Your assignment.
In your copy, set down the entries exactly and exclude the pictures.

Saved data entries.
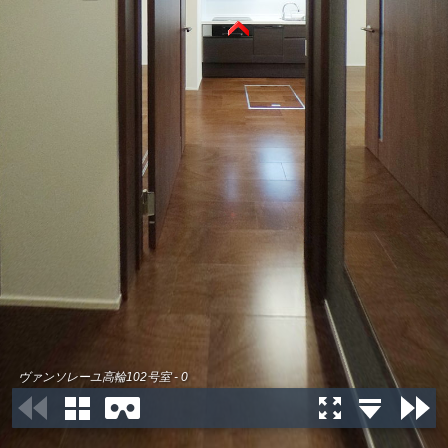
ヴァンソレーユ高輪102号室 - 0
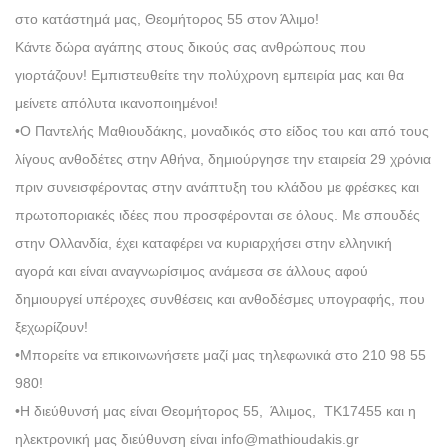
στο κατάστημά μας, Θεομήτορος 55 στον Άλιμο!
Κάντε δώρα αγάπης στους δικούς σας ανθρώπους που
γιορτάζουν! Εμπιστευθείτε την πολύχρονη εμπειρία μας και θα
μείνετε απόλυτα ικανοποιημένοι!
•Ο Παντελής Μαθιουδάκης, μοναδικός στο είδος του και από τους
λίγους ανθοδέτες στην Αθήνα, δημιούργησε την εταιρεία 29 χρόνια
πριν συνεισφέροντας στην ανάπτυξη του κλάδου με φρέσκες και
πρωτοποριακές ιδέες που προσφέρονται σε όλους. Με σπουδές
στην Ολλανδία, έχει καταφέρει να κυριαρχήσει στην ελληνική
αγορά και είναι αναγνωρίσιμος ανάμεσα σε άλλους αφού
δημιουργεί υπέροχες συνθέσεις και ανθοδέσμες υπογραφής, που
ξεχωρίζουν!
•Μπορείτε να επικοινωνήσετε μαζί μας τηλεφωνικά στο 210 98 55
980!
•Η διεύθυνσή μας είναι Θεομήτορος 55, Άλιμος, ΤΚ17455 και η
ηλεκτρονική μας διεύθυνση είναι info@mathioudakis.gr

Solution to this task.
ヴァンソレーユ高輪102号室 - 0
στο κατάστημά μας, Θεομήτορος 55 στον Άλιμο!
Κάντε δώρα αγάπης στους δικούς σας ανθρώπους που
γιορτάζουν! Εμπιστευθείτε την πολύχρονη εμπειρία μας και θα
μείνετε απόλυτα ικανοποιημένοι!
•Ο Παντελής Μαθιουδάκης, μοναδικός στο είδος του και από τους
λίγους ανθοδέτες στην Αθήνα, δημιούργησε την εταιρεία 29 χρόνια
πριν συνεισφέροντας στην ανάπτυξη του κλάδου με φρέσκες και
πρωτοποριακές ιδέες που προσφέρονται σε όλους. Με σπουδές
στην Ολλανδία, έχει καταφέρει να κυριαρχήσει στην ελληνική
αγορά και είναι αναγνωρίσιμος ανάμεσα σε άλλους αφού
δημιουργεί υπέροχες συνθέσεις και ανθοδέσμες υπογραφής, που
ξεχωρίζουν!
•Μπορείτε να επικοινωνήσετε μαζί μας τηλεφωνικά στο 210 98 55
980!
•Η διεύθυνσή μας είναι Θεομήτορος 55, Άλιμος, ΤΚ17455 και η
ηλεκτρονική μας διεύθυνση είναι info@mathioudakis.gr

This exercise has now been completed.